Viktor PARKÁN (*1946)

Portrét

The Řepčice free zone

“They expropriated our house and moved us out in 1983, shortly after we had the children baptised. They were christened by Zdeněk Bárta, an Evangelical pastor and dissident who didn’t have a state license. Václav Havel was the godfather of our youngest son. For the state security this was evidently a spur to deal with us quickly. The baptism was in June and by July officials and policemen had arrived with an order. We were forced to leave with their assistance. The very next day workers arrived and began to demolish the house. They took what they liked – and then levelled it. All that remained was a barn, which they moved to an outdoor museum, and a dance hall; it was a lovely First Republic structure which somebody later bought and today uses as a cottage,” says Charter 77 signatory Viktor Parkán.

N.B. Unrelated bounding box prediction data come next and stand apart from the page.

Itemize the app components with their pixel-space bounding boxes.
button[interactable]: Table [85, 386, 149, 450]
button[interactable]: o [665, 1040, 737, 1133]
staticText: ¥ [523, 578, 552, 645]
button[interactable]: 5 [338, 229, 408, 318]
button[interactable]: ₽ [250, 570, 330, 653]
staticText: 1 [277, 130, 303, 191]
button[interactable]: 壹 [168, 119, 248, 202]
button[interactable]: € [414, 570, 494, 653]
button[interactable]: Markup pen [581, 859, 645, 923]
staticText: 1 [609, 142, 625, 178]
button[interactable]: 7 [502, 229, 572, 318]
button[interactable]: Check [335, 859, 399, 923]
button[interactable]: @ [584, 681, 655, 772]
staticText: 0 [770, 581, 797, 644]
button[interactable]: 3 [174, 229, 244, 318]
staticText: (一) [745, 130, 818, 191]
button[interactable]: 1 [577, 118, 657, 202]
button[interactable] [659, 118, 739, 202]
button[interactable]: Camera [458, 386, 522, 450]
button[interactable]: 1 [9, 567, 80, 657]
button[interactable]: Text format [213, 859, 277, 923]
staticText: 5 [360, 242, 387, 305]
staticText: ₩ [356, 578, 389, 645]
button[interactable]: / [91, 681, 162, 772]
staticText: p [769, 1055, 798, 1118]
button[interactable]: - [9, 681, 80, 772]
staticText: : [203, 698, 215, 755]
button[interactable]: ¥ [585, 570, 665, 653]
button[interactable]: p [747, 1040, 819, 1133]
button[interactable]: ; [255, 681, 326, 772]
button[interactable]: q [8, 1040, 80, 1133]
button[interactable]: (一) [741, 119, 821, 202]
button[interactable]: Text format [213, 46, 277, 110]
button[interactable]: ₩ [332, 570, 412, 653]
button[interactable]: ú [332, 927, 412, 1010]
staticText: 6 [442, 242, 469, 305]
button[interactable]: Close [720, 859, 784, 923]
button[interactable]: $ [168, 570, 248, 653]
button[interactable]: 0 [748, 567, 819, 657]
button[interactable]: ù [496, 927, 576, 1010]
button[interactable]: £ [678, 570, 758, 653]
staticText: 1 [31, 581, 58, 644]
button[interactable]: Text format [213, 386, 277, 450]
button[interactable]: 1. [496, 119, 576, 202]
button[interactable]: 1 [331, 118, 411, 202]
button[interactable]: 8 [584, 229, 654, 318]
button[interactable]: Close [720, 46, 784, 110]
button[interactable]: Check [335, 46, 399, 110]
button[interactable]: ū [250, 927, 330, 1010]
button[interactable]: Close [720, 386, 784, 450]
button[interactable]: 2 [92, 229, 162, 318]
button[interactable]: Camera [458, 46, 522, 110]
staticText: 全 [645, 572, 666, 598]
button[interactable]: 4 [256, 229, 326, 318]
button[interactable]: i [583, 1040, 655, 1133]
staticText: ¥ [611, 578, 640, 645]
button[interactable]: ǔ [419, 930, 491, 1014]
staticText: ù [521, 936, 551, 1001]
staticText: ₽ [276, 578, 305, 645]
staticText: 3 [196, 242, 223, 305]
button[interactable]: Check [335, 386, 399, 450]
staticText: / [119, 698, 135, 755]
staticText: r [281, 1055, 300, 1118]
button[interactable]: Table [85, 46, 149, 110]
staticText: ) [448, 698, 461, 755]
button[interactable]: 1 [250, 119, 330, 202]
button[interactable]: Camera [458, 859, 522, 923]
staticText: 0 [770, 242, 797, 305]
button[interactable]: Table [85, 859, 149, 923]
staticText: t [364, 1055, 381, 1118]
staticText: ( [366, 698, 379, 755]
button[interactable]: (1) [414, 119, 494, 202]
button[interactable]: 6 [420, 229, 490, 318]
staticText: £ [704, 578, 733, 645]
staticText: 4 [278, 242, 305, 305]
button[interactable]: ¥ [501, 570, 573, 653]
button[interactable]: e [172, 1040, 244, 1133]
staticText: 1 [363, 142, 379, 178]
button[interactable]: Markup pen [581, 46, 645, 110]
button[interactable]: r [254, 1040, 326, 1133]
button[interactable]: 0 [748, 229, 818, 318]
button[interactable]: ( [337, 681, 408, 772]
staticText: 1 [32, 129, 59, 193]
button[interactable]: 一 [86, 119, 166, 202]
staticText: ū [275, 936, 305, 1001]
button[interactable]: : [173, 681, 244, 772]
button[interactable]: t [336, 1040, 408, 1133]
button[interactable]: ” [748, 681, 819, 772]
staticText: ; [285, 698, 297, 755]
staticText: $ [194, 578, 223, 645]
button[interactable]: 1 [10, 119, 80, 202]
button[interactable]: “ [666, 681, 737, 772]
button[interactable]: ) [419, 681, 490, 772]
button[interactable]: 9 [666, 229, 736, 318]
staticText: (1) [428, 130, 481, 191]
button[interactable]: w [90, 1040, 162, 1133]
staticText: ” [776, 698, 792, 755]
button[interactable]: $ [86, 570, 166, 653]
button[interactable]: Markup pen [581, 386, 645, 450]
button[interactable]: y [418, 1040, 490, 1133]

The Parkáns had bought a large house in the village of Řepčice, near Litoměřice, taking a half share with their friends the Kubíčeks, a married couple. Also living with them were the songwriter Charlie Soukup and his wife, and every weekend they were joined by people from the opposition and other free-thinking friends. The State Security therefore decided to destroy the nest of “hostile influences”. The official grounds for expropriating and destroying the building were that it was an obstacle to the construction of a new turning place for buses. Naturally, no such facility was ever built. There were numerous cases of the StB deciding to demolish somebody’s home – and they all offer a good demonstration of how the Communist regime worked.

Viktor Parkán was born on 17 May 1946, though he grew up partly in Teplice and Liberec, where the family moved because of his father’s job – he worked in restaurants his whole life. Viktor returned to Prague in fourth grade. He later attended a comprehensive secondary school (a period replacement for grammar schools), graduating in 1964. He applied to the Faculty of Construction at the Czech Technical University and, though successful in the exams, wasn’t accepted; he failed to obtain a recommendation to study after a conflict with a teacher. For a few months he did casual land surveying work before joining Prague’s Divadlo na Vinohradech theatre as a stage hand. He remained there for 12 years. Viktor Parkán has fond memories of his childhood in Prague’s Karlín and adolescence in the relatively free culture of the 1960s. Things took a turn for the worse in 1966, when he entered two-year compulsory military service. “It was dreadful. Constant bullying and on top of that political education from officers who expounded the need to destroy the West militarily and said the only trouble was explaining that to working people. When I got out I said that if I had to do it again I’d rather chop my hand off.”

Viktor Parkán was doing conscription during the Soviet invasion of Czechoslovakia in August 1968. The Czechoslovak People’s Army showed at the time that it served many functions, but defending the country wasn’t one of them. “Some officers stood up against it, or at least refused to give the occupying forces any help. The occupation really hit me hard. I didn’t want to go into exile, but I never reconciled myself to the situation and to the regime that later took shape.”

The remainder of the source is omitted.